Go through the records and report each line holding the string "автономности".

[Collected data]
*** Block opens ***

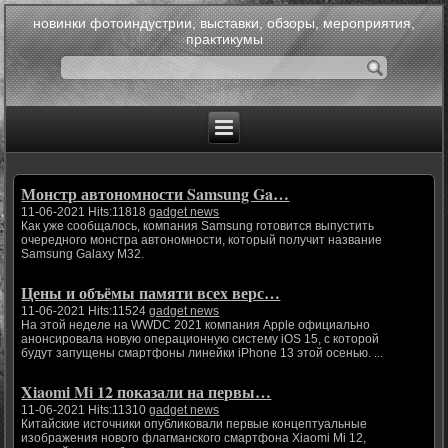
новинки фотоиндустрии, выставки, обзоры, мероприятия,
практикумы
Монстр автономности Samsung Ga…
11-06-2021 Hits:11818
gadget news
Как уже сообщалось, компания Samsung готовится выпустить
очередного монстра автономности, который получит название
Samsung Galaxy M32.
Цены и объёмы памяти всех верс…
11-06-2021 Hits:11524
gadget news
На этой неделе на WWDC 2021 компания Apple официально
анонсировала новую операционную систему iOS 15, с которой
будут запущены смартфоны линейки iPhone 13 этой осенью. ...
Xiaomi Mi 12 показали на первы…
11-06-2021 Hits:11310
gadget news
Китайские источники опубликовали первые концептуальные
изображения нового флагманского смартфона Xiaomi Mi 12,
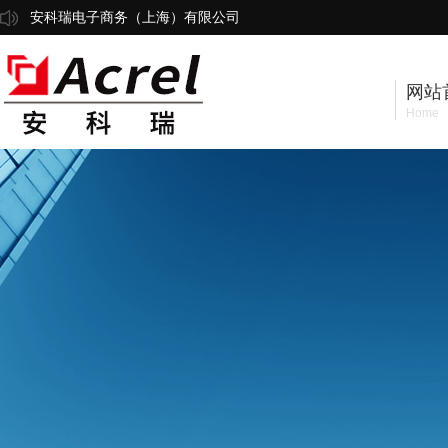
安科瑞电子商务（上海）有限公司
网站
Home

*** Block closes ***

#### Solution:
Монстр автономности Samsung Ga…
очередного монстра автономности, который получит название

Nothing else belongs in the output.